*** Opening Records to process ***

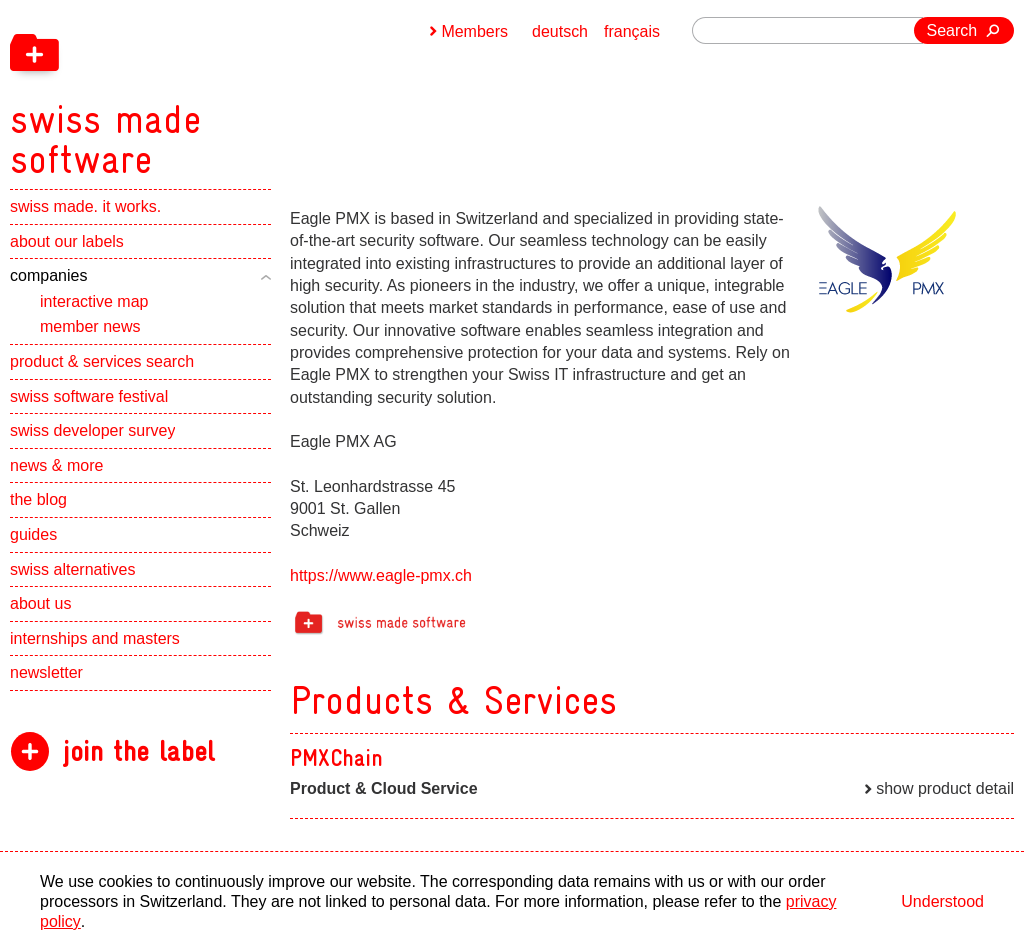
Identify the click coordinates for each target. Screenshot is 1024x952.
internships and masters (95, 639)
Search (952, 30)
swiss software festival (89, 397)
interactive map (94, 302)
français (632, 31)
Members (474, 31)
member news (90, 327)
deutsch (560, 31)
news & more (56, 466)
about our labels (67, 242)
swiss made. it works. (85, 207)
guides (33, 535)
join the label (138, 752)
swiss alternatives (72, 570)
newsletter (46, 673)
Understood (942, 901)
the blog (38, 500)
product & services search (102, 362)
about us (40, 604)
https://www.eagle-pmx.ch (381, 575)
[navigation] (210, 90)
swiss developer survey (92, 431)
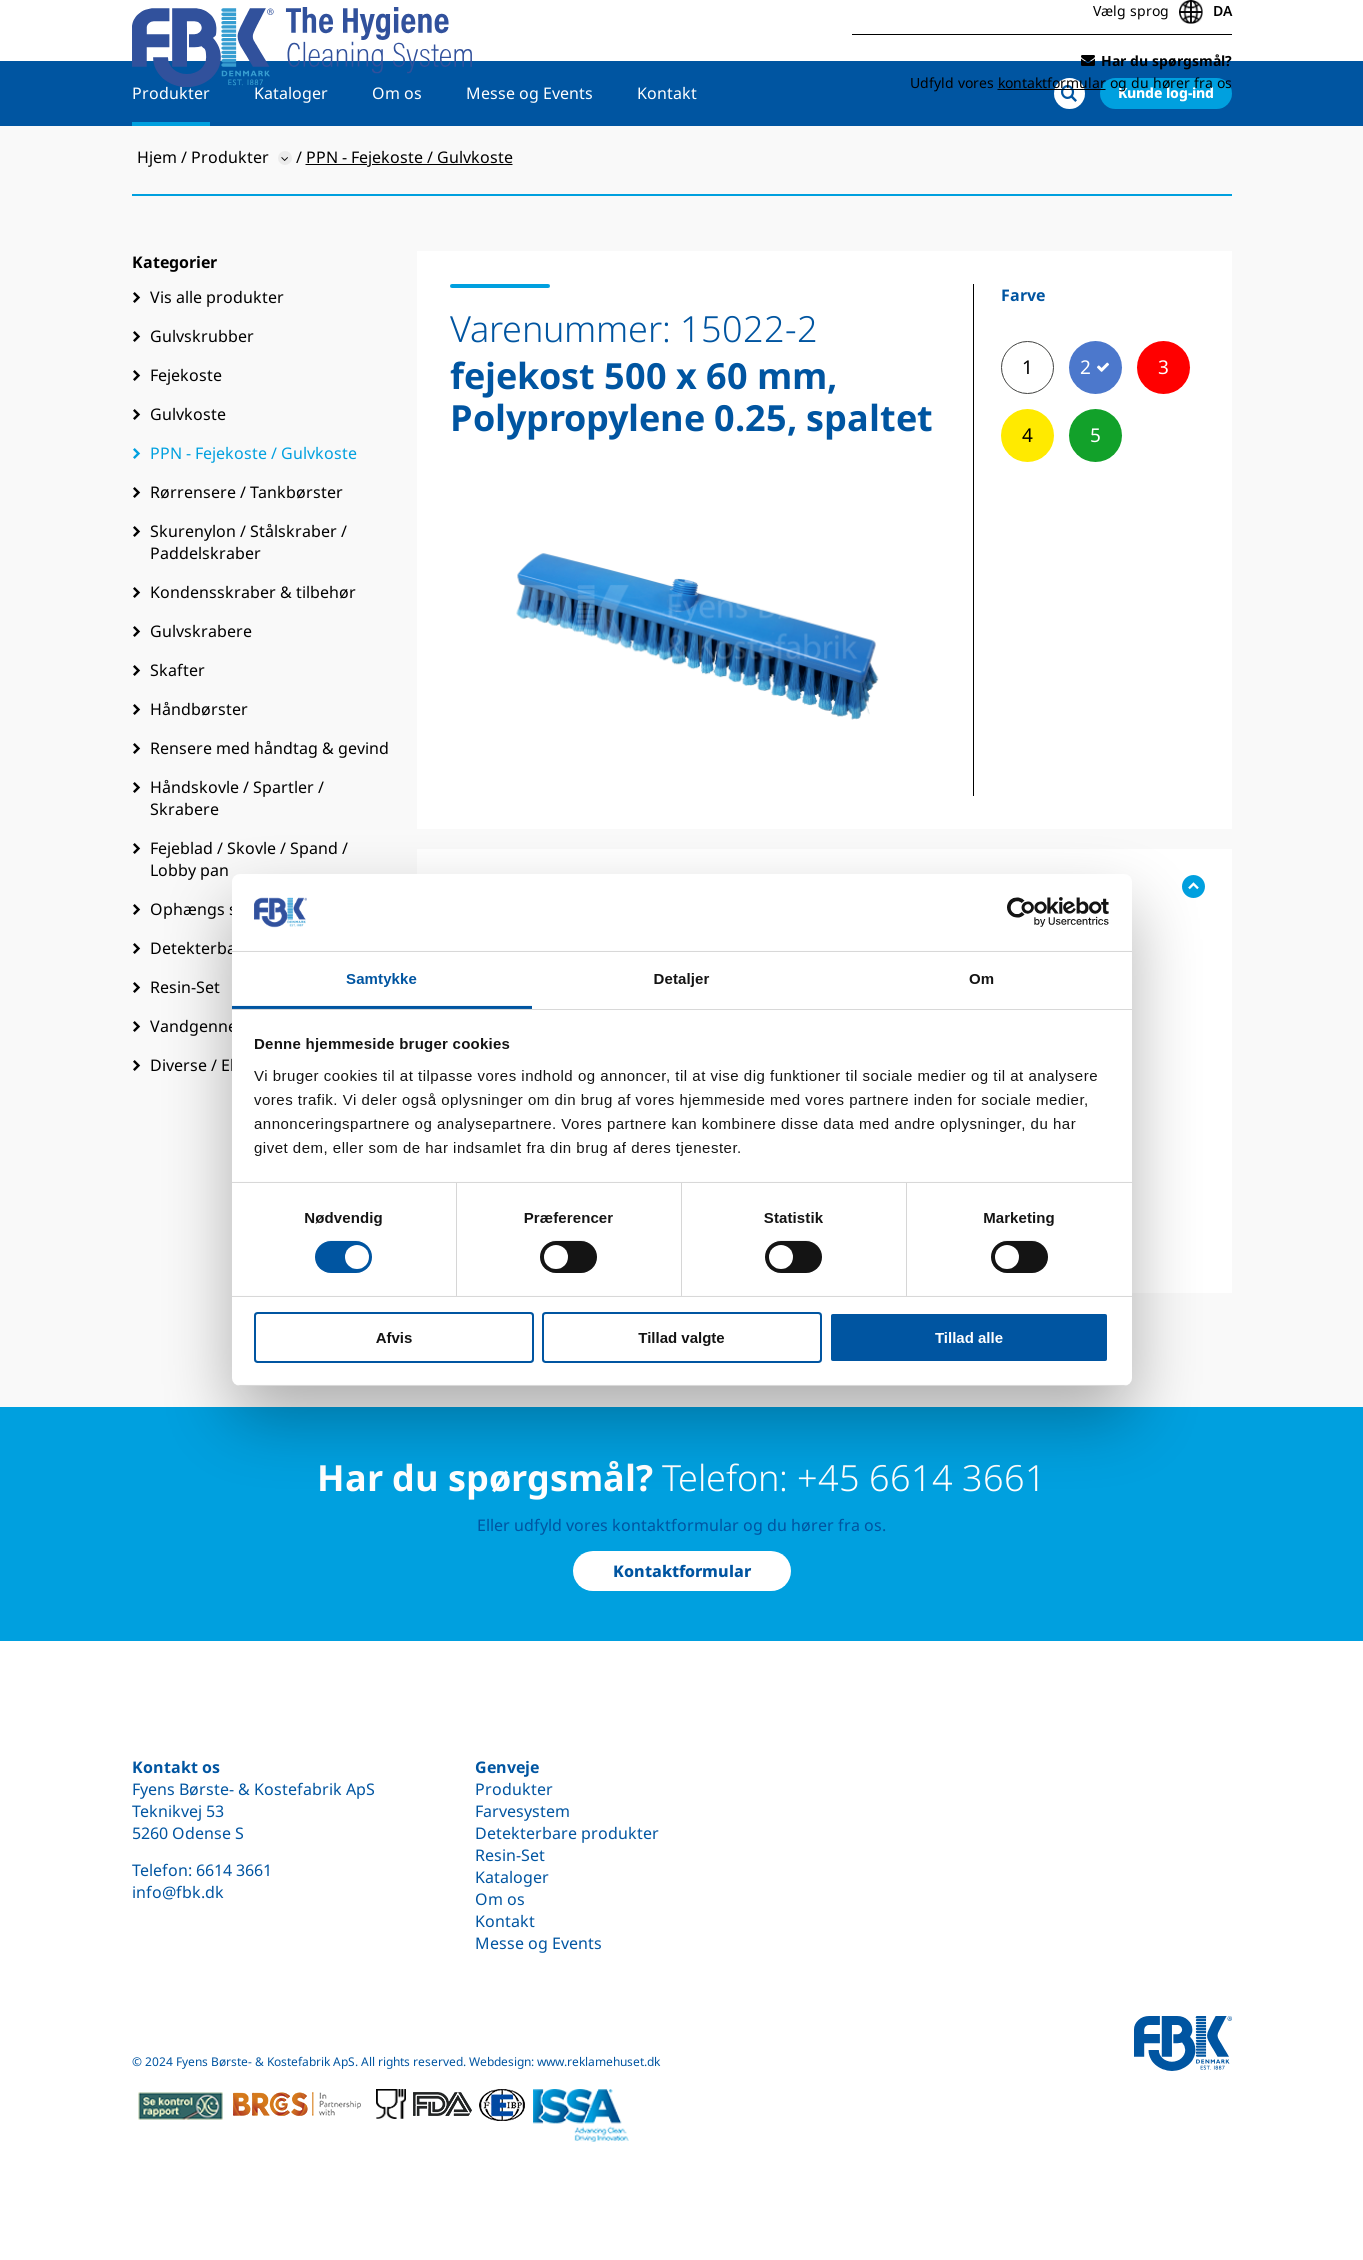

*** Closing Records to process ***

Counting only lines that hold the word "swiss", state how many there are in the data. Write the number alone.

## [Answer to this task]
4